We entered into an interest rate swap agreement in April 2007 to mitigate interest rate fluctuations on the term loan. At the end of each reporting period we record the current fair value of the interest rate swap on the balance sheet. Any unrealized gain or loss on the swap is charged to earnings.
The term loan is guaranteed by our subsidiaries and secured by substantially all of our assets. The term loan is payable in quarterly principal installments of $325,000 plus accrued interest at the rate of 5.2% plus the applicable margin. At September 26, 2009, our interest rate was 8.95%. The final payment for the term loan is in April 2012.
The revolving line of credit bears interest at LIBOR plus the applicable margin. At September 26, 2009, our interest rate was 4.51%. We had $.8 million available under the line at September 26, 2009. The revolving line of credit expires in March 2012.

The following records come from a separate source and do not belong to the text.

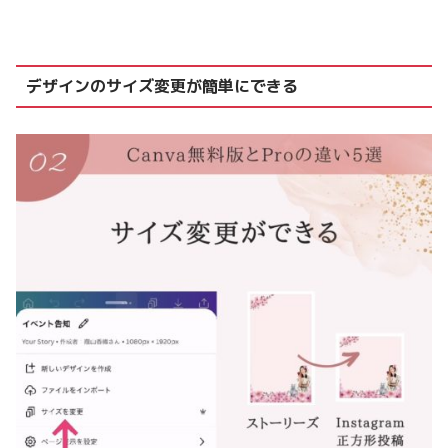
デザインのサイズ変更が簡単にできる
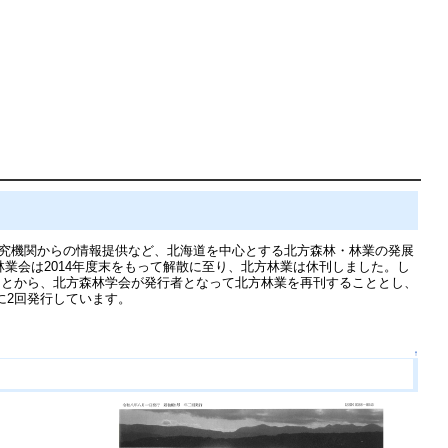
・研究機関からの情報提供など、北海道を中心とする北方森林・林業の発展
業会は2014年度末をもって解散に至り、北方林業は休刊しました。し
ことから、北方森林学会が発行者となって北方林業を再刊することとし、
内に2回発行しています。
↑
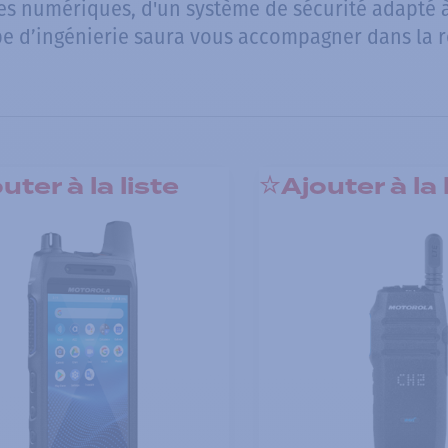
es numériques, d'un système de sécurité adapté
pe d’ingénierie saura vous accompagner dans la réa
uter à la liste
Ajouter à la 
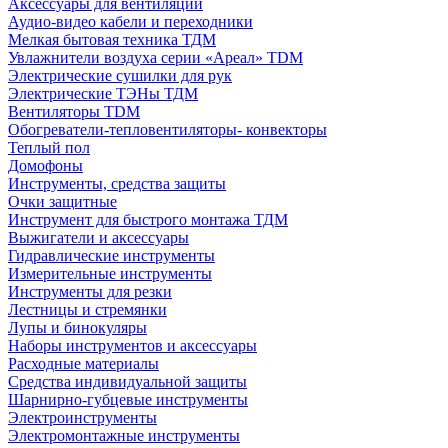
Аксессуары для вентиляции
Аудио-видео кабели и переходники
Мелкая бытовая техника ТДМ
Увлажнители воздуха серии «Ареал» TDM
Электрические сушилки для рук
Электрические ТЭНы ТДМ
Вентиляторы TDM
Обогреватели-тепловентиляторы- конвекторы
Теплый пол
Домофоны
Инструменты, средства защиты
Очки защитные
Инструмент для быстрого монтажа ТДМ
Выжигатели и аксессуары
Гидравлические инструменты
Измерительные инструменты
Инструменты для резки
Лестницы и стремянки
Лупы и бинокуляры
Наборы инструментов и аксессуары
Расходные материалы
Средства индивидуальной защиты
Шарнирно-губцевые инструменты
Электроинструменты
Электромонтажные инструменты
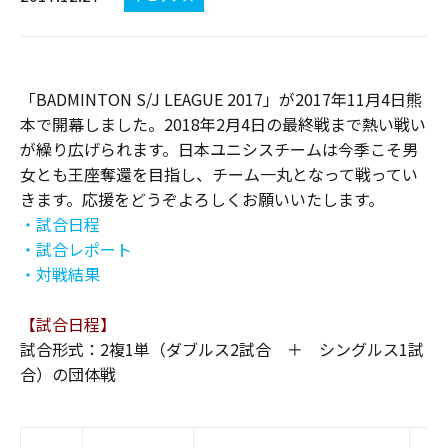
「BADMINTON S/J LEAGUE 2017」が2017年11月4日熊
本で開幕しました。2018年2月4日の最終戦まで熱い戦い
が繰り広げられます。日本ユニシスチームは今季こそ男
女とも王座奪還を目指し、チーム一丸となって戦ってい
きます。応援をどうぞよろしくお願いいたします。
・試合日程
・試合レポート
・対戦結果
【試合日程】
試合形式：2複1単（ダブルス2試合 ＋ シングルス1試
合）の団体戦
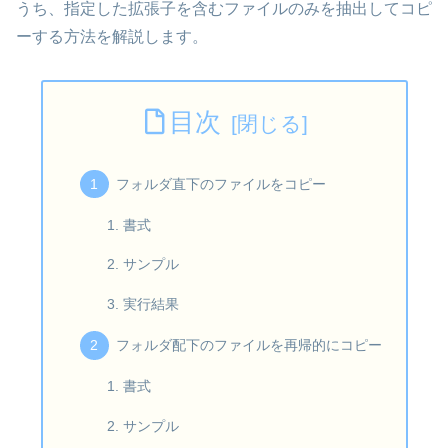
うち、指定した拡張子を含むファイルのみを抽出してコピ
ーする方法を解説します。
目次
フォルダ直下のファイルをコピー
書式
サンプル
実行結果
フォルダ配下のファイルを再帰的にコピー
書式
サンプル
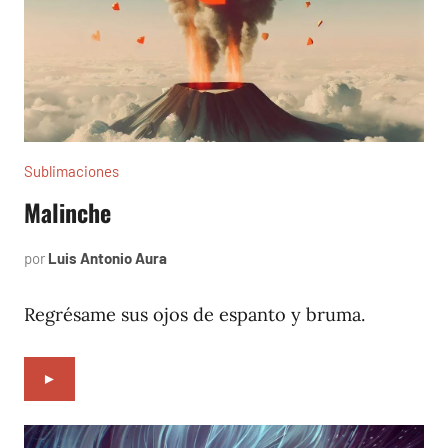
Sublimaciones
Malinche
por
Luis Antonio Aura
septiembre
23,
2022
Regrésame sus ojos de espanto y bruma.
►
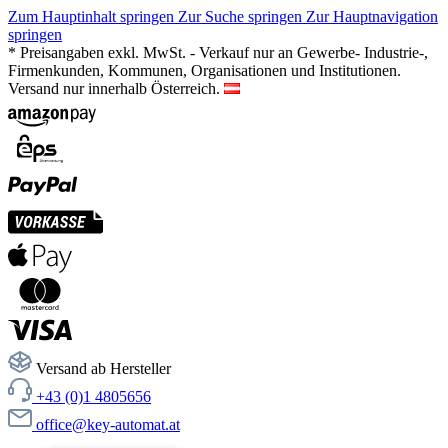
Zum Hauptinhalt springen
Zur Suche springen
Zur Hauptnavigation
springen
* Preisangaben exkl. MwSt. - Verkauf nur an Gewerbe- Industrie-,
Firmenkunden, Kommunen, Organisationen und Institutionen.
Versand nur innerhalb Österreich.
Versand ab Hersteller
+43 (0)1 4805656
office@key-automat.at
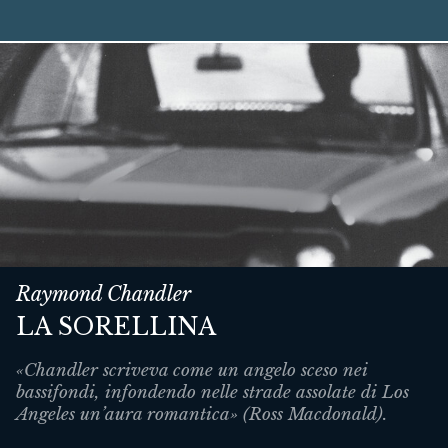
Raymond Chandler
LA SORELLINA
«Chandler scriveva come un angelo sceso nei
bassifondi, infondendo nelle strade assolate di Los
Angeles un’aura romantica» (Ross Macdonald).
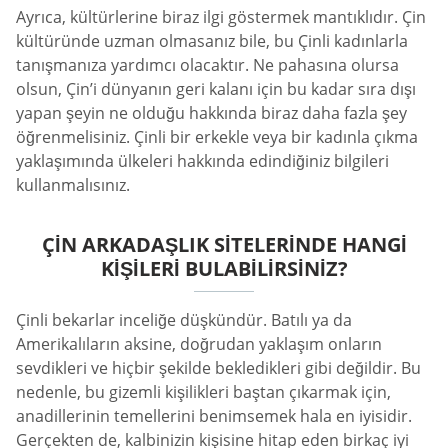
Ayrıca, kültürlerine biraz ilgi göstermek mantıklıdır. Çin
kültüründe uzman olmasanız bile, bu Çinli kadınlarla
tanışmanıza yardımcı olacaktır. Ne pahasına olursa
olsun, Çin’i dünyanın geri kalanı için bu kadar sıra dışı
yapan şeyin ne olduğu hakkında biraz daha fazla şey
öğrenmelisiniz. Çinli bir erkekle veya bir kadınla çıkma
yaklaşımında ülkeleri hakkında edindiğiniz bilgileri
kullanmalısınız.
ÇIN ARKADAŞLIK SITELERINDE HANGI
KIŞILERI BULABILIRSINIZ?
Çinli bekarlar inceliğe düşkündür. Batılı ya da
Amerikalıların aksine, doğrudan yaklaşım onların
sevdikleri ve hiçbir şekilde bekledikleri gibi değildir. Bu
nedenle, bu gizemli kişilikleri baştan çıkarmak için,
anadillerinin temellerini benimsemek hala en iyisidir.
Gerçekten de, kalbinizin kişisine hitap eden birkaç iyi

Under the terms of the term loan and the revolver, we are required to maintain certain financial covenants on a quarterly and annual basis, including total funded debt to EBITDA not exceeding 2.25:1, minimum debt service coverage of 1.25:1, a minimum current ratio of 1.25:1 and minimum tangible net worth of $7.5 million. We obtained an amendment to the term loan and revolver agreements to include the goodwill and intangible asset impairment charges as an add-back to the EBITDA covenants. We also obtained an Amendment and Waiver Agreement to the term loan and revolver agreements to waive our EBITDA covenants and to substitute modified quarterly EBITDA covenants through March 31, 2010. Under the terms of our amendment, our interest rate increased from a maximum of LIBOR plus 2.5% to a maximum of LIBOR plus 4.25% for our revolving line of credit and a maximum adjusted LIBOR plus 3.75% for our term loan. The rate decreases to a minimum of LIBOR plus 2.5% based upon future performance. We do not expect the change in rate will have a material adverse affect on our cash flows for Fiscal 2010. In October 2009 we obtained an additional waiver and amendment to our quarterly EBITDA covenants and remain in compliance with our amended bank covenants. We obtained the additional waiver and amendment because the second quarter EBITDA test did not anticipate an acceleration of EBITDA into the first quarter and out of the second quarter.
Capital leases
Commercial capital leases payable are reflected at their present value based upon interest rates that range from 6.4% to 10.6% per annum, and are secured by the underlying assets. The assets are depreciated over their estimated useful lives. Included in the current portion of long-term debt is $160,061 for capital lease obligations. Included in long-term debt net of current portion is $115,747 for capital lease obligations. The remaining interest associated with our capital lease obligations amounts to approximately $18,000 over the lease terms.
Off-Balance Sheet Arrangements
We did not have any off-balance sheet arrangements, other than operating leases that have or are, in the opinion of management, likely to have a current or future material effect on our financial statements.